§ Work item:
Pull out every line below containing the word "pixel".
[Information provided Boundary: Start]
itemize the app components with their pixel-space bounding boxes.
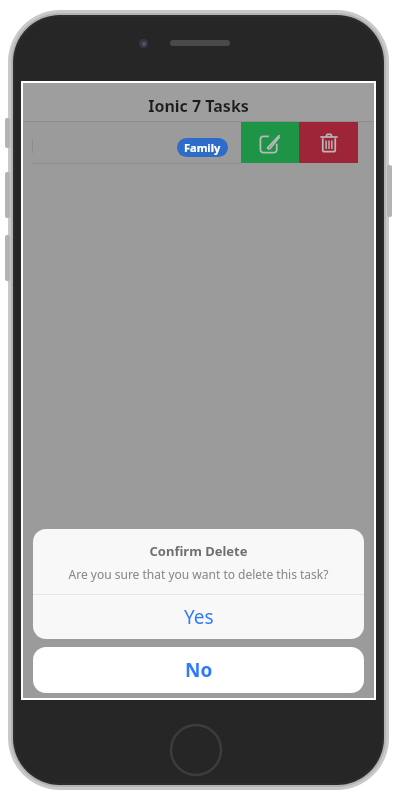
button[interactable]: Yes	[33, 595, 364, 639]
staticText: Yes	[184, 604, 214, 630]
button[interactable]: No	[33, 647, 364, 693]
button[interactable]: Delete task	[299, 122, 358, 163]
staticText: Are you sure that you want to delete thi…	[33, 566, 364, 582]
staticText: Ionic 7 Tasks	[148, 95, 249, 117]
staticText: Family	[184, 140, 221, 155]
button[interactable]: Family	[177, 138, 228, 157]
staticText: No	[185, 657, 213, 683]
staticText: Confirm Delete	[33, 542, 364, 560]
button[interactable]: Edit task	[241, 122, 299, 163]
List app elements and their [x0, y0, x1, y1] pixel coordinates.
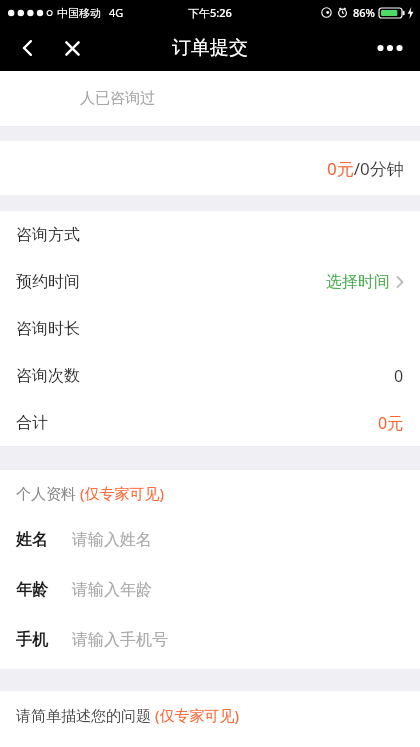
staticText: 中国移动: [57, 6, 101, 20]
staticText: 咨询次数: [16, 366, 80, 386]
button[interactable]: 合计: [0, 399, 420, 446]
button[interactable]: Close: [52, 28, 92, 68]
staticText: 咨询时长: [16, 319, 80, 339]
staticText: 0元/0分钟: [327, 157, 404, 180]
staticText: 预约时间: [16, 272, 80, 292]
button[interactable]: 手机: [0, 615, 420, 665]
staticText: 咨询方式: [16, 225, 80, 245]
staticText: 选择时间: [326, 272, 390, 292]
button[interactable]: Back: [8, 28, 48, 68]
button[interactable]: 0元/0分钟: [0, 141, 420, 195]
staticText: 人已咨询过: [80, 89, 155, 108]
staticText: 86%: [353, 5, 375, 20]
button[interactable]: 预约时间: [0, 258, 420, 305]
staticText: 请输入手机号: [72, 630, 168, 650]
staticText: 0元: [378, 412, 404, 434]
staticText: 下午5:26: [188, 5, 232, 20]
staticText: 请简单描述您的问题 (仅专家可见): [16, 705, 239, 725]
button[interactable]: 年龄: [0, 565, 420, 615]
button[interactable]: 姓名: [0, 515, 420, 565]
button[interactable]: 咨询次数: [0, 352, 420, 399]
staticText: 0: [394, 365, 404, 387]
button[interactable]: More options: [366, 26, 414, 70]
staticText: 4G: [109, 5, 124, 20]
staticText: 请输入年龄: [72, 580, 152, 600]
button[interactable]: 咨询方式: [0, 211, 420, 258]
staticText: 合计: [16, 413, 48, 433]
staticText: 个人资料 (仅专家可见): [16, 483, 164, 503]
staticText: 订单提交: [172, 36, 248, 60]
staticText: 手机: [16, 630, 48, 650]
staticText: 姓名: [16, 530, 48, 550]
button[interactable]: 咨询时长: [0, 305, 420, 352]
staticText: 年龄: [16, 580, 48, 600]
staticText: 请输入姓名: [72, 530, 152, 550]
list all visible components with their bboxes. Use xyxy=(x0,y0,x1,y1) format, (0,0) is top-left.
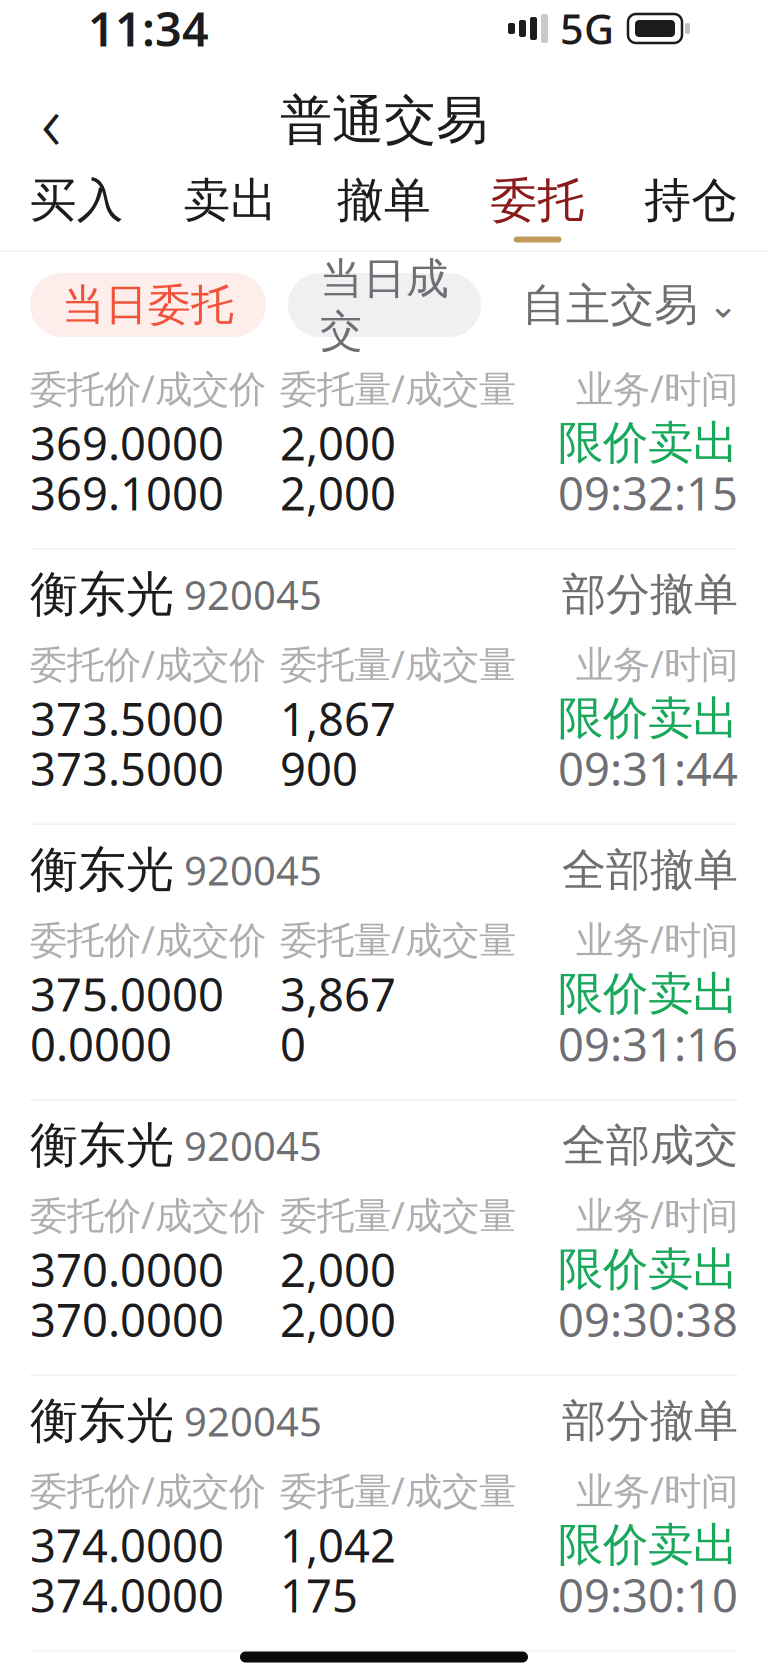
staticText: 09:30:10 xyxy=(558,1565,738,1625)
staticText: 370.0000 xyxy=(30,1239,224,1300)
staticText: 委托 xyxy=(491,172,585,229)
staticText: 0 xyxy=(280,1014,306,1074)
staticText: 374.0000 xyxy=(30,1515,224,1575)
staticText: 委托量/成交量 xyxy=(280,914,516,964)
button[interactable]: 当日委托 xyxy=(30,273,266,337)
staticText: 委托量/成交量 xyxy=(280,1465,516,1515)
button[interactable]: 衡东光 xyxy=(0,1376,768,1650)
staticText: 业务/时间 xyxy=(576,1190,738,1239)
staticText: 全部成交 xyxy=(562,1118,738,1172)
staticText: ⌄ xyxy=(708,285,738,326)
button[interactable]: 卖出 xyxy=(154,164,307,250)
staticText: 委托价/成交价 xyxy=(30,639,266,688)
staticText: 373.5000 xyxy=(30,688,224,749)
staticText: 09:31:16 xyxy=(558,1014,738,1074)
staticText: 普通交易 xyxy=(280,89,488,152)
staticText: 175 xyxy=(280,1565,358,1625)
staticText: 3,867 xyxy=(280,964,396,1024)
staticText: 限价卖出 xyxy=(558,1242,738,1297)
staticText: 当日委托 xyxy=(62,279,234,331)
button[interactable]: 返回 xyxy=(12,82,90,160)
staticText: 委托量/成交量 xyxy=(280,639,516,688)
button[interactable]: 衡东光 xyxy=(0,825,768,1099)
staticText: 373.5000 xyxy=(30,738,224,799)
staticText: 卖出 xyxy=(183,172,277,229)
staticText: 920045 xyxy=(174,1119,322,1172)
staticText: 业务/时间 xyxy=(576,363,738,413)
button[interactable]: 委托 xyxy=(461,164,614,250)
staticText: 11:34 xyxy=(88,0,209,60)
button[interactable]: 撤单 xyxy=(307,164,461,250)
staticText: 自主交易 xyxy=(522,278,698,332)
staticText: 业务/时间 xyxy=(576,639,738,688)
staticText: 2,000 xyxy=(280,1289,396,1350)
staticText: 委托价/成交价 xyxy=(30,1465,266,1515)
staticText: 衡东光 xyxy=(30,565,174,624)
staticText: 09:30:38 xyxy=(558,1289,738,1350)
staticText: 09:31:44 xyxy=(558,738,738,799)
staticText: 持仓 xyxy=(644,172,738,229)
staticText: 920045 xyxy=(174,568,322,621)
staticText: 撤单 xyxy=(337,172,431,229)
staticText: 370.0000 xyxy=(30,1289,224,1350)
staticText: 全部撤单 xyxy=(562,843,738,897)
staticText: 衡东光 xyxy=(30,840,174,900)
staticText: 2,000 xyxy=(280,413,396,473)
staticText: 限价卖出 xyxy=(558,1517,738,1573)
staticText: 1,867 xyxy=(280,688,396,749)
staticText: 374.0000 xyxy=(30,1565,224,1625)
staticText: 部分撤单 xyxy=(562,568,738,622)
staticText: ‹ xyxy=(41,69,61,172)
button[interactable]: 当日成交 xyxy=(288,273,481,337)
staticText: 920045 xyxy=(174,1394,322,1448)
staticText: 委托价/成交价 xyxy=(30,363,266,413)
button[interactable]: 自主交易 xyxy=(522,273,738,337)
staticText: 369.0000 xyxy=(30,413,224,473)
staticText: 369.1000 xyxy=(30,463,224,523)
staticText: 买入 xyxy=(30,172,124,229)
button[interactable]: 衡东光 xyxy=(0,550,768,824)
staticText: 衡东光 xyxy=(30,1392,174,1450)
staticText: 375.0000 xyxy=(30,964,224,1024)
staticText: 委托量/成交量 xyxy=(280,1190,516,1239)
button[interactable]: 持仓 xyxy=(614,164,768,250)
staticText: 委托价/成交价 xyxy=(30,1190,266,1239)
button[interactable]: 衡东光 xyxy=(0,1100,768,1374)
staticText: 900 xyxy=(280,738,358,799)
button[interactable]: 买入 xyxy=(0,164,154,250)
staticText: 2,000 xyxy=(280,1239,396,1300)
staticText: 0.0000 xyxy=(30,1014,172,1074)
staticText: 业务/时间 xyxy=(576,914,738,964)
staticText: 委托量/成交量 xyxy=(280,363,516,413)
staticText: 5G xyxy=(560,1,614,56)
staticText: 限价卖出 xyxy=(558,691,738,746)
staticText: 920045 xyxy=(174,843,322,896)
staticText: 限价卖出 xyxy=(558,415,738,471)
staticText: 衡东光 xyxy=(30,1116,174,1175)
staticText: 限价卖出 xyxy=(558,966,738,1022)
staticText: 业务/时间 xyxy=(576,1465,738,1515)
staticText: 部分撤单 xyxy=(562,1394,738,1448)
staticText: 09:32:15 xyxy=(558,463,738,523)
staticText: 2,000 xyxy=(280,463,396,523)
staticText: 委托价/成交价 xyxy=(30,914,266,964)
staticText: 1,042 xyxy=(280,1515,396,1575)
staticText: 当日成交 xyxy=(320,253,449,357)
[Information provided Boundary: End]
§ Problem solution:
itemize the app components with their pixel-space bounding boxes.
List app elements and their [x0, y0, x1, y1] pixel coordinates.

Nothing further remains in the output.